START Given records
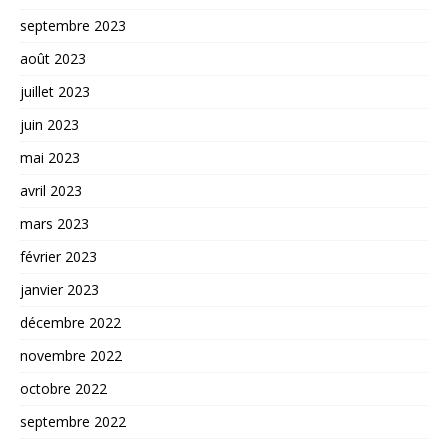
septembre 2023
août 2023
juillet 2023
juin 2023
mai 2023
avril 2023
mars 2023
février 2023
janvier 2023
décembre 2022
novembre 2022
octobre 2022
septembre 2022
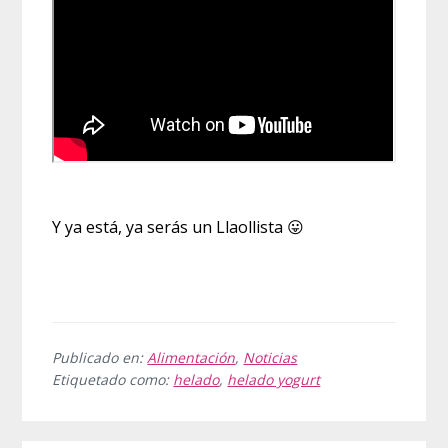
Y ya está, ya serás un Llaollista 😛
Publicado en:
Alimentación
,
Noticias
Etiquetado como:
helado
,
helado yogurt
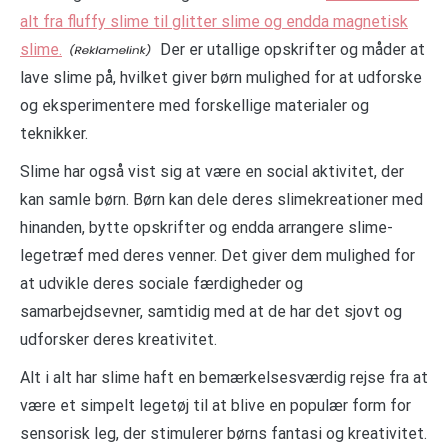
alt fra fluffy slime til glitter slime og endda magnetisk
slime.
Der er utallige opskrifter og måder at
lave slime på, hvilket giver børn mulighed for at udforske
og eksperimentere med forskellige materialer og
teknikker.
Slime har også vist sig at være en social aktivitet, der
kan samle børn. Børn kan dele deres slimekreationer med
hinanden, bytte opskrifter og endda arrangere slime-
legetræf med deres venner. Det giver dem mulighed for
at udvikle deres sociale færdigheder og
samarbejdsevner, samtidig med at de har det sjovt og
udforsker deres kreativitet.
Alt i alt har slime haft en bemærkelsesværdig rejse fra at
være et simpelt legetøj til at blive en populær form for
sensorisk leg, der stimulerer børns fantasi og kreativitet.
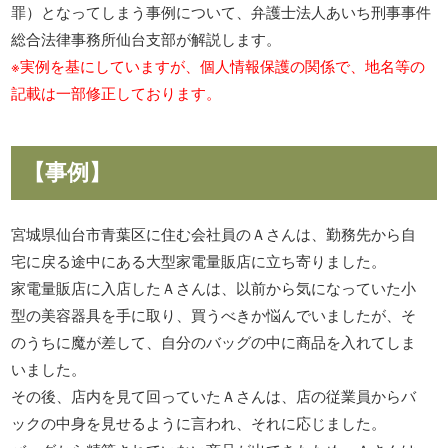
罪）となってしまう事例について、弁護士法人あいち刑事事件
総合法律事務所仙台支部が解説します。
※実例を基にしていますが、個人情報保護の関係で、地名等の
記載は一部修正しております。
【事例】
宮城県仙台市青葉区に住む会社員のＡさんは、勤務先から自
宅に戻る途中にある大型家電量販店に立ち寄りました。
家電量販店に入店したＡさんは、以前から気になっていた小
型の美容器具を手に取り、買うべきか悩んでいましたが、そ
のうちに魔が差して、自分のバッグの中に商品を入れてしま
いました。
その後、店内を見て回っていたＡさんは、店の従業員からバ
ックの中身を見せるように言われ、それに応じました。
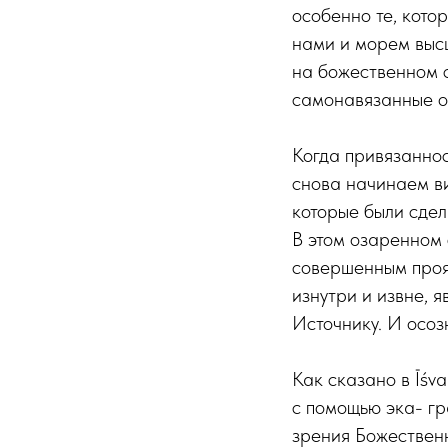
особенно те, кото
нами и морем выс
на божественном с
самонавязанные о
Когда привязаннос
снова начинаем ви
которые были сдел
В этом озаренном 
совершенным прояв
изнутри и извне, 
Источнику. И осозн
Как сказано в Īśva
с помощью эка- гр
зрения Божественн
END Given records
Reproduce the data word for word, excluding its pictures.

* **Your response**:
septembre 2023
août 2023
juillet 2023
juin 2023
mai 2023
avril 2023
mars 2023
février 2023
janvier 2023
décembre 2022
novembre 2022
octobre 2022
septembre 2022
Y ya está, ya serás un Llaollista 😛
Publicado en:
Alimentación
,
Noticias
Etiquetado como:
helado
,
helado yogurt
alt fra fluffy slime til glitter slime og endda magnetisk
slime.
Der er utallige opskrifter og måder at
lave slime på, hvilket giver børn mulighed for at udforske
og eksperimentere med forskellige materialer og
teknikker.
Slime har også vist sig at være en social aktivitet, der
kan samle børn. Børn kan dele deres slimekreationer med
hinanden, bytte opskrifter og endda arrangere slime-
legetræf med deres venner. Det giver dem mulighed for
at udvikle deres sociale færdigheder og
samarbejdsevner, samtidig med at de har det sjovt og
udforsker deres kreativitet.
Alt i alt har slime haft en bemærkelsesværdig rejse fra at
være et simpelt legetøj til at blive en populær form for
sensorisk leg, der stimulerer børns fantasi og kreativitet.
罪）となってしまう事例について、弁護士法人あいち刑事事件
総合法律事務所仙台支部が解説します。
※実例を基にしていますが、個人情報保護の関係で、地名等の
記載は一部修正しております。
【事例】
宮城県仙台市青葉区に住む会社員のＡさんは、勤務先から自
宅に戻る途中にある大型家電量販店に立ち寄りました。
家電量販店に入店したＡさんは、以前から気になっていた小
型の美容器具を手に取り、買うべきか悩んでいましたが、そ
のうちに魔が差して、自分のバッグの中に商品を入れてしま
いました。
その後、店内を見て回っていたＡさんは、店の従業員からバ
ックの中身を見せるように言われ、それに応じました。
особенно те, кото
нами и морем выс
на божественном с
самонавязанные о
Когда привязаннос
снова начинаем ви
которые были сдел
В этом озаренном 
совершенным прояв
изнутри и извне, 
Источнику. И осозн
Как сказано в Īśva
с помощью эка- гр
зрения Божественн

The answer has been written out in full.